Exercise instructions ▸ Locate every line below that contains the word "more" and copy it.

══════════════════════════════

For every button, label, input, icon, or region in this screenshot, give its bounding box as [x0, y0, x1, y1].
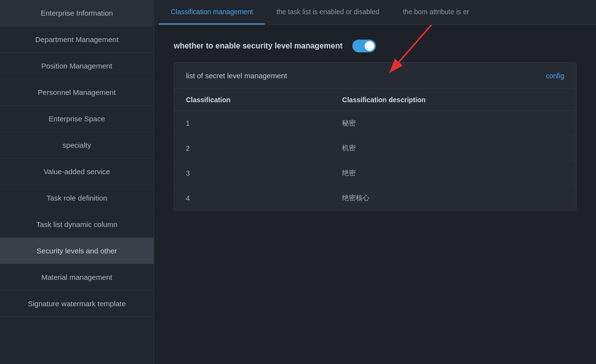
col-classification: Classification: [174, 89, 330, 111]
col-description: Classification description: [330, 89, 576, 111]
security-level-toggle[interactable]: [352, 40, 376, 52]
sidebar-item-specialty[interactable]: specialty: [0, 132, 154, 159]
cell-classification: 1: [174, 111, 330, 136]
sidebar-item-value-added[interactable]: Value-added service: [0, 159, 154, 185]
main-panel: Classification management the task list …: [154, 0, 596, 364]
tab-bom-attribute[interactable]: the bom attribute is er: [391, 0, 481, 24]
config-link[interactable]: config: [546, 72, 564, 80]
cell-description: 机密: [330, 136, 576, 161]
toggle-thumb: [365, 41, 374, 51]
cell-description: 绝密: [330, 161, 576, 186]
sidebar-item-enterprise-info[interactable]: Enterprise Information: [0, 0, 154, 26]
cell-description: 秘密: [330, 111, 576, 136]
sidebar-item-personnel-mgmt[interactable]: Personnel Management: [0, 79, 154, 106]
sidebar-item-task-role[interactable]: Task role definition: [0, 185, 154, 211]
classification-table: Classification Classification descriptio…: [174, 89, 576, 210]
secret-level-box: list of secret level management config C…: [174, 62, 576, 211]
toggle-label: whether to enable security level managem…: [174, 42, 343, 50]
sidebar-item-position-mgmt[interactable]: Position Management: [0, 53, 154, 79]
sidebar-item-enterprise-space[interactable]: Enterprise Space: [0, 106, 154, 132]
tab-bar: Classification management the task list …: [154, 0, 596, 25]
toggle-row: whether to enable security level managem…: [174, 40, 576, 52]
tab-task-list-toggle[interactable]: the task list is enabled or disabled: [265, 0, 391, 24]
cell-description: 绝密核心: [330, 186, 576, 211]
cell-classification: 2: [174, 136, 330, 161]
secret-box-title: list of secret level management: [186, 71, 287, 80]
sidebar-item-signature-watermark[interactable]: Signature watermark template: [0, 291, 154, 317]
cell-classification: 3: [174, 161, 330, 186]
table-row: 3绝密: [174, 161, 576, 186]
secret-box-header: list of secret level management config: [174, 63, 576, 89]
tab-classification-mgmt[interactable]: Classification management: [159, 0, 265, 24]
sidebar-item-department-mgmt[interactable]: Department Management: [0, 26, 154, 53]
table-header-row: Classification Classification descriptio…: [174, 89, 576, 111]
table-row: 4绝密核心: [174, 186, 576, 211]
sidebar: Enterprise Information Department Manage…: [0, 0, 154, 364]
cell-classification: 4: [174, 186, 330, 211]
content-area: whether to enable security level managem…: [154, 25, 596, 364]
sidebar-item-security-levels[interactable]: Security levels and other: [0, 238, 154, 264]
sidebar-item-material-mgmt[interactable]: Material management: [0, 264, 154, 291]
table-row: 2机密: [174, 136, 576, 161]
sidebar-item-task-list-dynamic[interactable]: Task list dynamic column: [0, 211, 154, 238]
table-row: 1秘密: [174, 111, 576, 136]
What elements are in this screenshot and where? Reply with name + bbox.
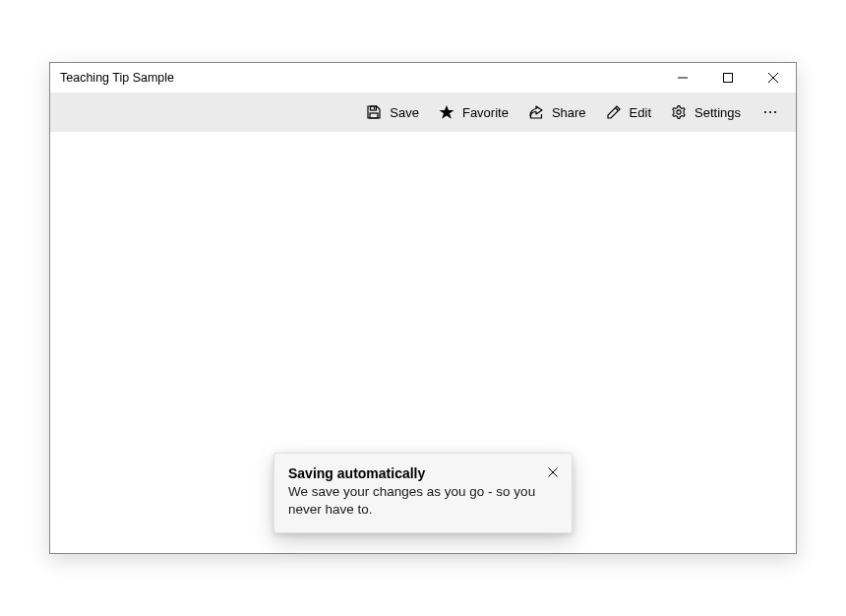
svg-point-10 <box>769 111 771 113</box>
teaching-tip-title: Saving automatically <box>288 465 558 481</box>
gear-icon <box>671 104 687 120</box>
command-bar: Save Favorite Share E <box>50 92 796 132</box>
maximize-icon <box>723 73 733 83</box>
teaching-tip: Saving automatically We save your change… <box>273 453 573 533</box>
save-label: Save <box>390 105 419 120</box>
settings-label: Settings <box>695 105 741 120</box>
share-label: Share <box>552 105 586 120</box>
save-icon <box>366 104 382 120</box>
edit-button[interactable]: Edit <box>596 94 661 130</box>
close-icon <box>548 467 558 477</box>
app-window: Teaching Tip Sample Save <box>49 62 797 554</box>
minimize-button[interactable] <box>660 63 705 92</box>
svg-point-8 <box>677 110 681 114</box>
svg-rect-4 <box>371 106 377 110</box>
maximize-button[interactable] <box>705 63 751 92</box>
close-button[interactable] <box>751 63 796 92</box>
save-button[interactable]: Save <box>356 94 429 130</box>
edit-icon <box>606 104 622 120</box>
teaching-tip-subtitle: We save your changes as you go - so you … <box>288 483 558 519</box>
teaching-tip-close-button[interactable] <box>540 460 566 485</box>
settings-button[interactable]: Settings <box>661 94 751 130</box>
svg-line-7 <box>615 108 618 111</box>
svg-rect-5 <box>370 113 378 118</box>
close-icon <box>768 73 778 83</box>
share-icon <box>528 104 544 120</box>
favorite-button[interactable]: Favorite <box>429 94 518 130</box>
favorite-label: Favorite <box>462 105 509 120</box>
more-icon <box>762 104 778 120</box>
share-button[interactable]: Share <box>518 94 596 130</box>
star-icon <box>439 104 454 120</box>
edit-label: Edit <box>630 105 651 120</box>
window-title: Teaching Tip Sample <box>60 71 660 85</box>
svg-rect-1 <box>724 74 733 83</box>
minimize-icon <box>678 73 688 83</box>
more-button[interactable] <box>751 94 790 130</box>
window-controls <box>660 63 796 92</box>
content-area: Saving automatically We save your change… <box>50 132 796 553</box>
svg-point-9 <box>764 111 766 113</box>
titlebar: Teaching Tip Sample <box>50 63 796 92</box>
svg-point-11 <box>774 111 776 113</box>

══════════════════════════════

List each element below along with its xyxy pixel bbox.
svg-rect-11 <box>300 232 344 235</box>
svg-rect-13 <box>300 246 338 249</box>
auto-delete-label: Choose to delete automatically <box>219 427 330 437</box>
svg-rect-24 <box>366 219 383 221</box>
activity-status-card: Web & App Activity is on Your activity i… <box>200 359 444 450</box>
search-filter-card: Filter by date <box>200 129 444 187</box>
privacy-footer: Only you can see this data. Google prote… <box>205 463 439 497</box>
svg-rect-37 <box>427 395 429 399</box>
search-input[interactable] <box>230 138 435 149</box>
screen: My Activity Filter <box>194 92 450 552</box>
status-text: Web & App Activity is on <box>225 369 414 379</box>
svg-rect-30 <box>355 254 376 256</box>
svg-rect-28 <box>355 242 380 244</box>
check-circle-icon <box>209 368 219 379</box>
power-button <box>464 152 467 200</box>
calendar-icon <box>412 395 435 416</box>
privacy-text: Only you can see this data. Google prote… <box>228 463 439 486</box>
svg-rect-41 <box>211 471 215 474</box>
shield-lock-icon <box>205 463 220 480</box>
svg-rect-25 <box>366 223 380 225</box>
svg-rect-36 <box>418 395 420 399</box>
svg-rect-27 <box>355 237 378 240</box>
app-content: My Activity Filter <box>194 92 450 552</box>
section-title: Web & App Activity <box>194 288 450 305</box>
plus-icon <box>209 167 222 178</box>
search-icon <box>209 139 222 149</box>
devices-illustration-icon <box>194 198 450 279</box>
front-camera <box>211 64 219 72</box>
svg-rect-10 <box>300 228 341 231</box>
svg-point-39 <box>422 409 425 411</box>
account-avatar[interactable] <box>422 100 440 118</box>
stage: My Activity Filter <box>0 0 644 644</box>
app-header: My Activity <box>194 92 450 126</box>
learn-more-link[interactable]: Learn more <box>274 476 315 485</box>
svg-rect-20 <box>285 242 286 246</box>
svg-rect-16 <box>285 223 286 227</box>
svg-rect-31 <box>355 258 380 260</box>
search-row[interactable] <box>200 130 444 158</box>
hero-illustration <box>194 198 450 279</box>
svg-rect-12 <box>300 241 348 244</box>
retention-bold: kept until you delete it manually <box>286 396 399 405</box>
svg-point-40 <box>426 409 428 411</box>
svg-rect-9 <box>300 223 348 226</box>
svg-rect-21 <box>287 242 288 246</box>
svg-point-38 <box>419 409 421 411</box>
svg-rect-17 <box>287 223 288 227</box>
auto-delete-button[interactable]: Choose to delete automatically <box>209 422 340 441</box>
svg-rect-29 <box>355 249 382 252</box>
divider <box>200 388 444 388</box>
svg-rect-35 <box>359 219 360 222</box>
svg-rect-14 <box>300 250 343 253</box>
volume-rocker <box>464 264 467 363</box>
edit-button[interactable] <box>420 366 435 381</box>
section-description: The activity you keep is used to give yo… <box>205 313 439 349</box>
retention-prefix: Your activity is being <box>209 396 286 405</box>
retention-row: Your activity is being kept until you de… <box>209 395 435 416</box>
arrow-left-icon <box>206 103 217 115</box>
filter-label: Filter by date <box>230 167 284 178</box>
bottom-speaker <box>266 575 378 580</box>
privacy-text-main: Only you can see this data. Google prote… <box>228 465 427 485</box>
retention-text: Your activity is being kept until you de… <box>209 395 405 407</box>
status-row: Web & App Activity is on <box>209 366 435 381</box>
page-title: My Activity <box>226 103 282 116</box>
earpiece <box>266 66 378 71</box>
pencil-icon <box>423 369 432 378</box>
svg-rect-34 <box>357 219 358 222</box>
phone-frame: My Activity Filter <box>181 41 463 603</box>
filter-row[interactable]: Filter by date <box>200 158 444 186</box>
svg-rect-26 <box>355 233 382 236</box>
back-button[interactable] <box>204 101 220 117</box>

══════════════════════════════

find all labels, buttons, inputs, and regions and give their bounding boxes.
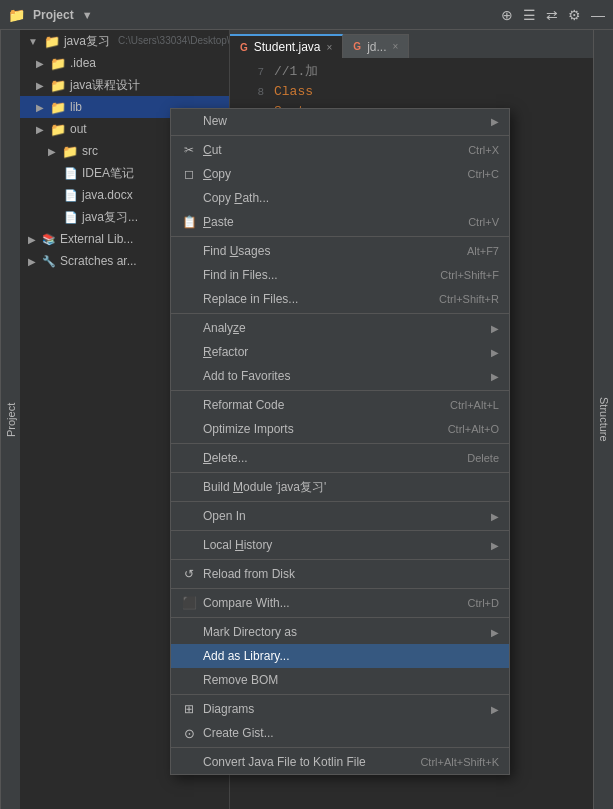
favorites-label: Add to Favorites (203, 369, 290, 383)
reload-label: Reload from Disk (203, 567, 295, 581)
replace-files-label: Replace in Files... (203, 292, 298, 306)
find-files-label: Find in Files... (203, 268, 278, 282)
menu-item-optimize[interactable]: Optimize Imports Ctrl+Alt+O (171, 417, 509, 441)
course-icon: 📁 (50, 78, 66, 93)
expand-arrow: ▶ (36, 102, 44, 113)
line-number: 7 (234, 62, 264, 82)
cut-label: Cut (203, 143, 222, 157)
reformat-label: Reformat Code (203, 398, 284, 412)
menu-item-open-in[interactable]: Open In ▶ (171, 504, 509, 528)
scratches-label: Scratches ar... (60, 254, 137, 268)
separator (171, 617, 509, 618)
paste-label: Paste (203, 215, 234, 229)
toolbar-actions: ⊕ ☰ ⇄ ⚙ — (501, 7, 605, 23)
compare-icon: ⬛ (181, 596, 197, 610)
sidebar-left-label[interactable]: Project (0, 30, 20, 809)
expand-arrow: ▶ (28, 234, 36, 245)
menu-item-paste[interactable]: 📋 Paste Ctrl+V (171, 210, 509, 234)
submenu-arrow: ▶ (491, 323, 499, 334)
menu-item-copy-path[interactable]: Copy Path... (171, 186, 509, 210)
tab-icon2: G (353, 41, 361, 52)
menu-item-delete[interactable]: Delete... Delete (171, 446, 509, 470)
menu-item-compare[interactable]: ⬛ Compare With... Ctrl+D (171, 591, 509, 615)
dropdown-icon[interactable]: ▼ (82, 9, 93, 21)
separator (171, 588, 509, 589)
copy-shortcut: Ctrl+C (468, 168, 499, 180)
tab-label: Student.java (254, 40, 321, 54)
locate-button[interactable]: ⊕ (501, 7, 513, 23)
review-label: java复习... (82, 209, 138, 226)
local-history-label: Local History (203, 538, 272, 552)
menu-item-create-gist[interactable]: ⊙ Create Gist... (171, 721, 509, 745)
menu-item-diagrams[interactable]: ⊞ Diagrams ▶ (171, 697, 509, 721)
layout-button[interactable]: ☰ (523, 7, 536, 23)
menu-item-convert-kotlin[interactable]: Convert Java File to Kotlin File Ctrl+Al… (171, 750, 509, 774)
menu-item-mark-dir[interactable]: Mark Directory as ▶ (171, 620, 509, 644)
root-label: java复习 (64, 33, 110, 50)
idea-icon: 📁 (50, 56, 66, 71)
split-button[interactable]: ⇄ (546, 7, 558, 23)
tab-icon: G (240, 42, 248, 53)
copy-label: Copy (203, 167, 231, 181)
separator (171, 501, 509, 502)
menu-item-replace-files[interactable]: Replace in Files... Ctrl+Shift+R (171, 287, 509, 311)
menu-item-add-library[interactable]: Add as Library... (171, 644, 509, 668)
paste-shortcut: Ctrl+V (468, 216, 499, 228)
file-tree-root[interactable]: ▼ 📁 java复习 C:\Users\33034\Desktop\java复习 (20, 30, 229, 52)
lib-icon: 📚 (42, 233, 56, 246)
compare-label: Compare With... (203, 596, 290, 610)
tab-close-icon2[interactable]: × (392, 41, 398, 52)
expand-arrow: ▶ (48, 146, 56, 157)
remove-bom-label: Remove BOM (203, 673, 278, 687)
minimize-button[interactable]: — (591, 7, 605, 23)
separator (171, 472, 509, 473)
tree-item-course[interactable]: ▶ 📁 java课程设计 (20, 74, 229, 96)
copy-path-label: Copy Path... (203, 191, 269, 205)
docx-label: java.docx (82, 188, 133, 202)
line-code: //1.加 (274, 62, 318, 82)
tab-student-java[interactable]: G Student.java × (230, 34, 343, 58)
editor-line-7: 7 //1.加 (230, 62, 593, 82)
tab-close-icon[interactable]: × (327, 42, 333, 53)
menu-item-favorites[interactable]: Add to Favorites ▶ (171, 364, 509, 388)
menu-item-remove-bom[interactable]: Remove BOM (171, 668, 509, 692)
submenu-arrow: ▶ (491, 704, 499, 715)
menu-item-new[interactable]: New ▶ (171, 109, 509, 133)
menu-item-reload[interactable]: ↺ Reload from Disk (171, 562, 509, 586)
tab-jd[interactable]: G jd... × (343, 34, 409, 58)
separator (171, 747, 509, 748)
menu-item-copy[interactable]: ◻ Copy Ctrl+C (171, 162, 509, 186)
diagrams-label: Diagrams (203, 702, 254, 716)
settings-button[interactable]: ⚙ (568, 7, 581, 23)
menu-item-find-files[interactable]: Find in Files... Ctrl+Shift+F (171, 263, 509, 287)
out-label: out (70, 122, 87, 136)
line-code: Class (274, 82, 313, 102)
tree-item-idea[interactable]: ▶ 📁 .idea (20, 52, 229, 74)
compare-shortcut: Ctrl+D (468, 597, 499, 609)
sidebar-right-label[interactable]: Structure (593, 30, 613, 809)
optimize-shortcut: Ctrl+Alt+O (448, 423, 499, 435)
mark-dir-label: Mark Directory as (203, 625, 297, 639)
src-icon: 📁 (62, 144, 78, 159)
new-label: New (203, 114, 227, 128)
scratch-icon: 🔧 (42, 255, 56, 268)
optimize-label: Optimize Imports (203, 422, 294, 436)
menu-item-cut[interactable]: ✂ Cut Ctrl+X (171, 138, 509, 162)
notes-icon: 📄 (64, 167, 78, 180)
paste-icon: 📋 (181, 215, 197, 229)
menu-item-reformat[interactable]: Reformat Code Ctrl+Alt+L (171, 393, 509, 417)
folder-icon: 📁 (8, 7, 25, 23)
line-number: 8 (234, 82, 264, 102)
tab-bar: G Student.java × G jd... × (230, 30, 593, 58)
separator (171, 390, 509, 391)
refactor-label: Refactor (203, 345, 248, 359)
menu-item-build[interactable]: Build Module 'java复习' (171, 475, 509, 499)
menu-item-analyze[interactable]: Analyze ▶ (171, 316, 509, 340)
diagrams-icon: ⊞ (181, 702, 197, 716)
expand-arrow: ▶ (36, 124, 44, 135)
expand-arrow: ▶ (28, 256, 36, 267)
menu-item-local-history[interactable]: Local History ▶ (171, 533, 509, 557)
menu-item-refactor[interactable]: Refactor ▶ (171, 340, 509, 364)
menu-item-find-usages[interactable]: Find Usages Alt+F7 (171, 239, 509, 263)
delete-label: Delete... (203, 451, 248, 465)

══════════════════════════════

Task result ▸
more-icon <box>762 104 778 120</box>
more-button[interactable] <box>751 94 790 130</box>
learn-more-link[interactable]: Learn more <box>274 476 315 485</box>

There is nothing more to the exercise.